| WHAT YOU SHOULD DO |
In the listing that follows, print every line exactly and leave the images out.

*** Begin section ***

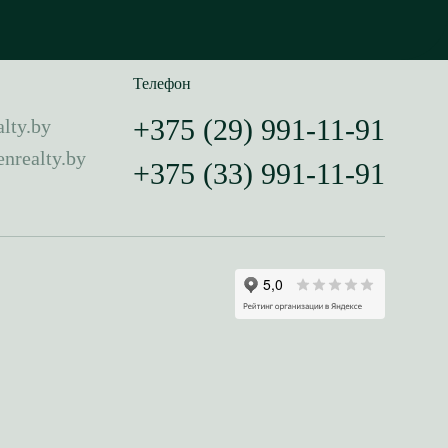
Телефон
+375 (29) 991-11-91
lty.by
nrealty.by
+375 (33) 991-11-91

*** End section ***

| ANSWER TO THIS TASK |
Телефон
+375 (29) 991-11-91
lty.by
nrealty.by
+375 (33) 991-11-91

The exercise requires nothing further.